FuckUp Night Vienna zu Gast in St. Pölten: Unternehmer erzählen vom Platzen ihrer Träume

FuckUp Night Vienna zu Gast in St. Pölten: Unternehmer erzählen vom Platzen ihrer Träume

Thomas Lettner Thomas Lettner, Tips Redaktion, 28.11.2016 16:32 Uhr

ST. PÖLTEN. Im CoWorking-Space Business&Quartier in der Herzogenburger Straße fand gestern die erste Spezialausgabe der FuckUp Nights Vienna statt. Bei dem aus Mexiko stammenden Format erzählen Unternehmer und Startup-Gründer vom Scheitern ihrer Vorhaben und geben Tipps, auf was es bei der Gründung oder Übernahme eines Unternehmens ankommt.

„Die FuckUp Nights sind 2012 in Mexiko City entstanden. Fünf Freunde sind an einer Bar gestanden und haben Mezcales getrunken. Einer von ihnen erzählte von einer Veranstaltung, bei der alles so toll dargestellt wurde, was er als langweilig empfand. Er fand, dass es viel spannender wäre, wenn sie einander erzählen würden, wie sie als Unternehmer gescheitert sind und was sie daraus gelernt haben“, erzählt Salomé Wagner, Veranstalterin der FuckUp Night Wien über die Anfänge des weltweiten Formats, das es mittlerweile in 173 Städten in 54 Ländern rund um den Globus gibt. Sogar in arabischen Ländern gibt es die FuckUp Night, wo sie unter dem Kürzel FUN veranstaltet wird.

Bei der FuckUp Night St. Pölten erzählten zwei Speaker – Tischlermeister Andreas Hann und Gregor Minichberger, ehemaliger Betreiber einer Web-Agentur in Wien, – über die Gründe ihres Scheiterns mit ihren Unternehmen und standen nach ihren Vorträgen dem Publikum Rede und Antwort.

Vom Dickschädel zum Verkaufsleiter

Andreas Hann übernahm in dritter Generation den elterlichen Tischlereibetrieb in Sitzenberg-Reidling. Auffassungsunterschiede zwischen Jung und Alt, teilweise fehlende Strategien und auch hohe finanzielle Belastungen führten zu immer massiver werdenden Problemen. Hinzu kam, dass sich die Kundenstruktur stark verändert hatte und deswegen das Verkaufsgebiet massiv ausgedehnt werden musste. Dennoch versuchte Hann, das Unternehmen am Laufen zu halten, und gründete im 19. Bezirk in Wien zusätzlich noch ein Einrichtungsstudio, um die Tischlerei mit Aufträgen auszulasten. Als die Belastungen nicht mehr zu bewältigen waren, beschloss Hann sein Leben radikal zu verändern.

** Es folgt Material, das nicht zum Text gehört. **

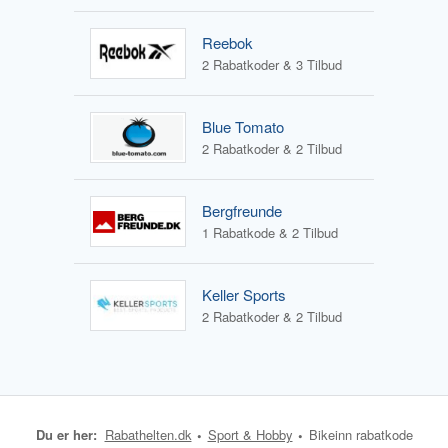
Reebok
2 Rabatkoder & 3 Tilbud
Blue Tomato
2 Rabatkoder & 2 Tilbud
Bergfreunde
1 Rabatkode & 2 Tilbud
Keller Sports
2 Rabatkoder & 2 Tilbud
Du er her:
Rabathelten.dk
Sport & Hobby
Bikeinn rabatkode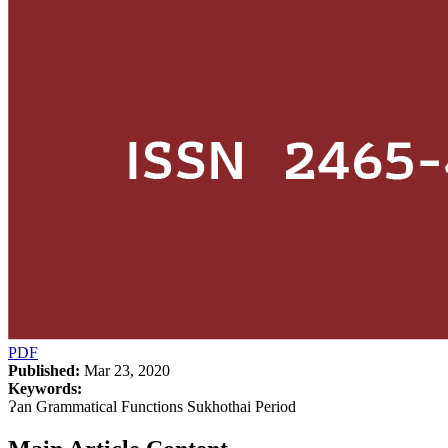
PDF
Published:
Mar 23, 2020
Keywords:
Ɂan Grammatical Functions Sukhothai Period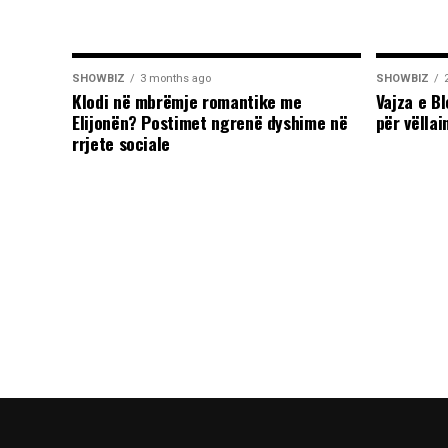
SHOWBIZ
3 months ago
SHOWBIZ
Klodi në mbrëmje romantike me
Vajza e B
Elijonën? Postimet ngrenë dyshime në
për vëllai
rrjete sociale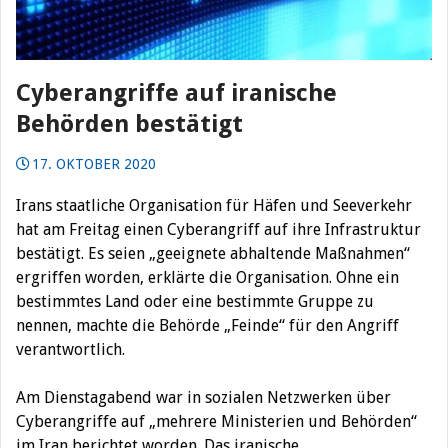
Cyberangriffe auf iranische
Behörden bestätigt
17. OKTOBER 2020
Irans staatliche Organisation für Häfen und Seeverkehr
hat am Freitag einen Cyberangriff auf ihre Infrastruktur
bestätigt.
Es seien „geeignete abhaltende Maßnahmen“
ergriffen worden, erklärte die Organisation. Ohne ein
bestimmtes Land oder eine bestimmte Gruppe zu
nennen, machte die Behörde „Feinde“ für den Angriff
verantwortlich.
Am Dienstagabend war in sozialen Netzwerken über
Cyberangriffe auf „mehrere Ministerien und Behörden“
im Iran berichtet worden. Das iranische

Als Gründe für sein Scheitern gibt Hann an, unter anderem zu wenig Markt- und kaufmännisches Wissen gehabt zu haben. „Ich habe auch zu wenig hinterfragt, zu viel Risiko genommen und manchen zu wenig, anderen wieder zu viel vertraut. Ich war ein Dickschädel“, erzählt der heute 52-jährige. Über Freunde und Familie fand er wieder zu sich selbst. Mittlerweile arbeitet Hann als Verkaufsleiter NÖ bei Büromöbel Svoboda. „Ich kann nur jedem, der überlegt, ein Unternehmen zu gründen oder zu übernehmen, den Tipp geben, sich keinen Stress zu machen, seinen Wissensstand zu hinterfragen, Partnerschaften einzugehen und sich Rat von Profis zu holen“, sagt er rückblickend.

Die Leiden des jungen Gregor

Der zweite Speaker, Gregor Minichberger, gründete mit Studienkollegen eine Web-Agentur in Wien, die schnell erfolgreich war und gleich über 15 Mitarbeiter verfügte. Das Büro befand sich im 1. Bezirk, man betreute Kunden wie Orange oder Telering. Die Kernkompetenzen der Agentur waren der Verkauf, das Marketing und die Kundenprojekte, vernachlässigt wurden jedoch die Bereiche Recht und Finanzen, was aufgrund des rasanten Erfolgs des Unternehmens völlig übersehen wurde. „Wir hatten keine Strategie und keine Kompetenzen-Verteilung, auch von Mitarbeiter-Führung hatten wir keine Ahnung“, erzählt Minichberger. Eines Tages standen zwölf Polizisten an der Tür, die eine Hausdurchsuchung wegen Verdachts auf illegale Softwarelizenzen durchführten. Minichberger und seinen Kollegen drohten zwei Jahre Haft, stattdessen mussten sie 35.000 Euro Strafe wegen Urheberrechtsverletzung bezahlen.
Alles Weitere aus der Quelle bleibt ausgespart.